**How to complete this task:** The data below calls for an exact copy.

**Information supplied:**
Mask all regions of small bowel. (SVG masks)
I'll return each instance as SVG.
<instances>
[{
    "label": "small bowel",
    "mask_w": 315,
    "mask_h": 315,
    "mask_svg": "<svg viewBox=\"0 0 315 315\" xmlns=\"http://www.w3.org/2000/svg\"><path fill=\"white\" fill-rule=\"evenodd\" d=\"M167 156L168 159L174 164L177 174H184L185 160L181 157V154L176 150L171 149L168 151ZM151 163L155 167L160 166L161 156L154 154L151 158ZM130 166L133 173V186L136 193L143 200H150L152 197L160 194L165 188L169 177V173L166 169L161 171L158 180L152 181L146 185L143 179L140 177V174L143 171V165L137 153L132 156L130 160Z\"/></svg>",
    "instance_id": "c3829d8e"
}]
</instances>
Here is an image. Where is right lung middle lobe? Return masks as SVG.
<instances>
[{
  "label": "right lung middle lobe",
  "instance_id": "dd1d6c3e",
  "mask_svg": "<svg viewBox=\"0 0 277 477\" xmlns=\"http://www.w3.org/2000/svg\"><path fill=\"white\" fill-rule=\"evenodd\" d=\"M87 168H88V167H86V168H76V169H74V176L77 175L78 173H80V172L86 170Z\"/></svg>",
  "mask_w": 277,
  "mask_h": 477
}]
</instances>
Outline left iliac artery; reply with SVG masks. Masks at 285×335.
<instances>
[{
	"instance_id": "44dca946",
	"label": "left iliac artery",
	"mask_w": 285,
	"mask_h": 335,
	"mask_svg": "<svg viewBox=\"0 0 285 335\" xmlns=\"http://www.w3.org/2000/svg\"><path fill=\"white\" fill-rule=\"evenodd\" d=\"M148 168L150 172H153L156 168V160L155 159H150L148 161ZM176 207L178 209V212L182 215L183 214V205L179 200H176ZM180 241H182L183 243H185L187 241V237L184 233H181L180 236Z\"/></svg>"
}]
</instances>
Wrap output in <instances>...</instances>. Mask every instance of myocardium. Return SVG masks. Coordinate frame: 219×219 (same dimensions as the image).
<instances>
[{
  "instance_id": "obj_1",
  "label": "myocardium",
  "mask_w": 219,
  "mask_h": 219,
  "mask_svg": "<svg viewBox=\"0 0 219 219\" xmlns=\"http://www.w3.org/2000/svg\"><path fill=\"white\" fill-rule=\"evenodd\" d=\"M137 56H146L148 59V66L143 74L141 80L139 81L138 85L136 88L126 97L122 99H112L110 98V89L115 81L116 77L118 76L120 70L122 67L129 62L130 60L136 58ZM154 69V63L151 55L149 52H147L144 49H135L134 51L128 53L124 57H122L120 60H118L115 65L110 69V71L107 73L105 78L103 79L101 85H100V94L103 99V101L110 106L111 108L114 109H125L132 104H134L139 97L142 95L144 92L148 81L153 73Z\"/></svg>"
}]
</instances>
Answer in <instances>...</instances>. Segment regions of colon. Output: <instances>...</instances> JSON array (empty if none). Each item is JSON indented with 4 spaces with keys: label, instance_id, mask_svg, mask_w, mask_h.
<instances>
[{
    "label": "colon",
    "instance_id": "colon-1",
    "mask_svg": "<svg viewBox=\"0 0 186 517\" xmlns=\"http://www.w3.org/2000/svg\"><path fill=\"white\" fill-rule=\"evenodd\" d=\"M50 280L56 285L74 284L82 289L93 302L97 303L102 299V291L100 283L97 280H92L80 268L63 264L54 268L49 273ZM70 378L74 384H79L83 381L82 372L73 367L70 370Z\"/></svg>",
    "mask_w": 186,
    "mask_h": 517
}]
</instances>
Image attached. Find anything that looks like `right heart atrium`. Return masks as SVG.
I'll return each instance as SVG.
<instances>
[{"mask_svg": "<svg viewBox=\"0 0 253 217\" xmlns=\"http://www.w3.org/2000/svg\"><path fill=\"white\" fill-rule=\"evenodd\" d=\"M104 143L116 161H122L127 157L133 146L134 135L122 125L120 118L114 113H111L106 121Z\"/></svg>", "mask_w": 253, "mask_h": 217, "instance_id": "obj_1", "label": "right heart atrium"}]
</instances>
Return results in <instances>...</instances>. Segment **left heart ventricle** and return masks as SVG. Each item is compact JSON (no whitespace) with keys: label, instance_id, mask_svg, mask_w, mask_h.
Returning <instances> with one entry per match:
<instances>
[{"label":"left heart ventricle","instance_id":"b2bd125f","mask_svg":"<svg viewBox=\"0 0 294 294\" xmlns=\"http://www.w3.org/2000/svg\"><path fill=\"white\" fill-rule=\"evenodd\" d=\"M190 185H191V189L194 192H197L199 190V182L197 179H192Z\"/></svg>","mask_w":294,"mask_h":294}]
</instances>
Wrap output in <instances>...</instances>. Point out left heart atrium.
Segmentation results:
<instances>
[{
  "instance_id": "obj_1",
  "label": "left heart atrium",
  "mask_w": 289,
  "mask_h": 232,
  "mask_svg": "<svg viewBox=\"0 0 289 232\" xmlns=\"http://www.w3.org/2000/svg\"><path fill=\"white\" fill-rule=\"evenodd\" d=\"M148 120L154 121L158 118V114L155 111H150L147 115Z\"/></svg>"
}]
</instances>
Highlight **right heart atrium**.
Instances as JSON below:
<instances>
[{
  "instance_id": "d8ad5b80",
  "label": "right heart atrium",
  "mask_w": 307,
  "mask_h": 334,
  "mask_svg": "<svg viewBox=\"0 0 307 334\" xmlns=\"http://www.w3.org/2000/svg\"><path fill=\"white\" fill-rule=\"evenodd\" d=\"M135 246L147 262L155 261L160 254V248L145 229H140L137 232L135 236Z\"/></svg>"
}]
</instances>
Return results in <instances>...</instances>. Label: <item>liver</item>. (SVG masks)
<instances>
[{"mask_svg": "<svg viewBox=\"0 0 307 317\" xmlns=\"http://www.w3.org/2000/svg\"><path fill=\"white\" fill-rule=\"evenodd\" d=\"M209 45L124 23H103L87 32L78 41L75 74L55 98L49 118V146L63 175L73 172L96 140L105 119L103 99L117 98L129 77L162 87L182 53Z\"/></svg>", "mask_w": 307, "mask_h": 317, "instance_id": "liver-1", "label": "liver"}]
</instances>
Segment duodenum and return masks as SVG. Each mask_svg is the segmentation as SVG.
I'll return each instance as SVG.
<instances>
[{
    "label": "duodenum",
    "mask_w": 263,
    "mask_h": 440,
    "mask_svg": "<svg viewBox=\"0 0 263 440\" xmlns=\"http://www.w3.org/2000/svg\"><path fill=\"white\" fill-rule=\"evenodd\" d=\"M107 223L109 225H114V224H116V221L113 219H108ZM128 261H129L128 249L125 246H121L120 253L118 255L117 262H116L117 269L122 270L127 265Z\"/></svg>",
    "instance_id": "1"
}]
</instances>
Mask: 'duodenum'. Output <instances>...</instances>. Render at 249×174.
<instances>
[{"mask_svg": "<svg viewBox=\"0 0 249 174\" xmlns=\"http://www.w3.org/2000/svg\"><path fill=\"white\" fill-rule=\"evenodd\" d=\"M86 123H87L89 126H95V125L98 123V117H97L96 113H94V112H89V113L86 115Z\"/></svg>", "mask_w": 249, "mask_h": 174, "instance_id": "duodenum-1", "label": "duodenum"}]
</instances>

**Result of this task:**
Mask all regions of small bowel. (SVG masks)
I'll return each instance as SVG.
<instances>
[{
    "label": "small bowel",
    "mask_w": 315,
    "mask_h": 315,
    "mask_svg": "<svg viewBox=\"0 0 315 315\" xmlns=\"http://www.w3.org/2000/svg\"><path fill=\"white\" fill-rule=\"evenodd\" d=\"M167 156L168 159L174 164L177 174H184L185 160L181 157V154L176 150L171 149L168 151ZM151 163L155 167L160 166L161 156L154 154L151 158ZM130 166L133 173V186L136 193L143 200H150L152 197L160 194L165 188L169 177V173L166 169L161 171L158 180L152 181L146 185L143 179L140 177V174L143 171V165L137 153L132 156L130 160Z\"/></svg>",
    "instance_id": "c3829d8e"
}]
</instances>
Here is an image. Where is right lung middle lobe? Return masks as SVG.
<instances>
[{
  "label": "right lung middle lobe",
  "instance_id": "dd1d6c3e",
  "mask_svg": "<svg viewBox=\"0 0 277 477\" xmlns=\"http://www.w3.org/2000/svg\"><path fill=\"white\" fill-rule=\"evenodd\" d=\"M87 168H88V167H86V168H76V169H74V176L77 175L78 173H80V172L86 170Z\"/></svg>",
  "mask_w": 277,
  "mask_h": 477
}]
</instances>
Outline left iliac artery; reply with SVG masks. Masks at 285×335.
<instances>
[{
	"instance_id": "44dca946",
	"label": "left iliac artery",
	"mask_w": 285,
	"mask_h": 335,
	"mask_svg": "<svg viewBox=\"0 0 285 335\" xmlns=\"http://www.w3.org/2000/svg\"><path fill=\"white\" fill-rule=\"evenodd\" d=\"M148 168L150 172H153L156 168V160L155 159H150L148 161ZM176 207L178 209V212L182 215L183 214V205L179 200H176ZM180 241H182L183 243H185L187 241V237L184 233H181L180 236Z\"/></svg>"
}]
</instances>
Wrap output in <instances>...</instances>. Mask every instance of myocardium. Return SVG masks. Coordinate frame: 219×219 (same dimensions as the image).
<instances>
[{
  "instance_id": "obj_1",
  "label": "myocardium",
  "mask_w": 219,
  "mask_h": 219,
  "mask_svg": "<svg viewBox=\"0 0 219 219\" xmlns=\"http://www.w3.org/2000/svg\"><path fill=\"white\" fill-rule=\"evenodd\" d=\"M137 56H146L148 59V66L143 74L141 80L139 81L138 85L136 88L126 97L122 99H112L110 98V89L115 81L116 77L118 76L120 70L122 67L129 62L130 60L136 58ZM154 69V63L151 55L149 52H147L144 49H135L134 51L128 53L124 57H122L120 60H118L115 65L110 69V71L107 73L105 78L103 79L101 85H100V94L103 99V101L110 106L111 108L114 109H125L132 104H134L139 97L142 95L144 92L148 81L153 73Z\"/></svg>"
}]
</instances>
Answer in <instances>...</instances>. Segment regions of colon. Output: <instances>...</instances> JSON array (empty if none). Each item is JSON indented with 4 spaces with keys: label, instance_id, mask_svg, mask_w, mask_h.
<instances>
[{
    "label": "colon",
    "instance_id": "colon-1",
    "mask_svg": "<svg viewBox=\"0 0 186 517\" xmlns=\"http://www.w3.org/2000/svg\"><path fill=\"white\" fill-rule=\"evenodd\" d=\"M50 280L56 285L74 284L82 289L93 302L97 303L102 299V291L100 283L97 280H92L80 268L63 264L54 268L49 273ZM70 378L74 384H79L83 381L82 372L73 367L70 370Z\"/></svg>",
    "mask_w": 186,
    "mask_h": 517
}]
</instances>
Image attached. Find anything that looks like `right heart atrium`. Return masks as SVG.
I'll return each instance as SVG.
<instances>
[{"mask_svg": "<svg viewBox=\"0 0 253 217\" xmlns=\"http://www.w3.org/2000/svg\"><path fill=\"white\" fill-rule=\"evenodd\" d=\"M104 143L116 161H122L127 157L133 146L134 135L122 125L120 118L114 113H111L106 121Z\"/></svg>", "mask_w": 253, "mask_h": 217, "instance_id": "obj_1", "label": "right heart atrium"}]
</instances>
Return results in <instances>...</instances>. Segment **left heart ventricle** and return masks as SVG. Each item is compact JSON (no whitespace) with keys: label, instance_id, mask_svg, mask_w, mask_h.
Returning <instances> with one entry per match:
<instances>
[{"label":"left heart ventricle","instance_id":"b2bd125f","mask_svg":"<svg viewBox=\"0 0 294 294\" xmlns=\"http://www.w3.org/2000/svg\"><path fill=\"white\" fill-rule=\"evenodd\" d=\"M190 185H191V189L194 192H197L199 190V182L197 179H192Z\"/></svg>","mask_w":294,"mask_h":294}]
</instances>
Wrap output in <instances>...</instances>. Point out left heart atrium.
Segmentation results:
<instances>
[{
  "instance_id": "obj_1",
  "label": "left heart atrium",
  "mask_w": 289,
  "mask_h": 232,
  "mask_svg": "<svg viewBox=\"0 0 289 232\" xmlns=\"http://www.w3.org/2000/svg\"><path fill=\"white\" fill-rule=\"evenodd\" d=\"M148 120L154 121L158 118V114L155 111H150L147 115Z\"/></svg>"
}]
</instances>
Highlight **right heart atrium**.
Instances as JSON below:
<instances>
[{
  "instance_id": "d8ad5b80",
  "label": "right heart atrium",
  "mask_w": 307,
  "mask_h": 334,
  "mask_svg": "<svg viewBox=\"0 0 307 334\" xmlns=\"http://www.w3.org/2000/svg\"><path fill=\"white\" fill-rule=\"evenodd\" d=\"M135 246L147 262L155 261L160 254V248L145 229H140L137 232L135 236Z\"/></svg>"
}]
</instances>
Return results in <instances>...</instances>. Label: <item>liver</item>. (SVG masks)
<instances>
[{"mask_svg": "<svg viewBox=\"0 0 307 317\" xmlns=\"http://www.w3.org/2000/svg\"><path fill=\"white\" fill-rule=\"evenodd\" d=\"M209 45L124 23H103L87 32L78 41L75 74L55 98L49 118V146L63 175L73 172L96 140L105 119L103 99L117 98L129 77L162 87L182 53Z\"/></svg>", "mask_w": 307, "mask_h": 317, "instance_id": "liver-1", "label": "liver"}]
</instances>
Segment duodenum and return masks as SVG. Each mask_svg is the segmentation as SVG.
I'll return each instance as SVG.
<instances>
[{
    "label": "duodenum",
    "mask_w": 263,
    "mask_h": 440,
    "mask_svg": "<svg viewBox=\"0 0 263 440\" xmlns=\"http://www.w3.org/2000/svg\"><path fill=\"white\" fill-rule=\"evenodd\" d=\"M107 223L109 225H114V224H116V221L113 219H108ZM128 261H129L128 249L125 246H121L120 253L118 255L117 262H116L117 269L122 270L127 265Z\"/></svg>",
    "instance_id": "1"
}]
</instances>
Mask: 'duodenum'. Output <instances>...</instances>. Render at 249×174.
<instances>
[{"mask_svg": "<svg viewBox=\"0 0 249 174\" xmlns=\"http://www.w3.org/2000/svg\"><path fill=\"white\" fill-rule=\"evenodd\" d=\"M86 123H87L89 126H95V125L98 123V117H97L96 113H94V112H89V113L86 115Z\"/></svg>", "mask_w": 249, "mask_h": 174, "instance_id": "duodenum-1", "label": "duodenum"}]
</instances>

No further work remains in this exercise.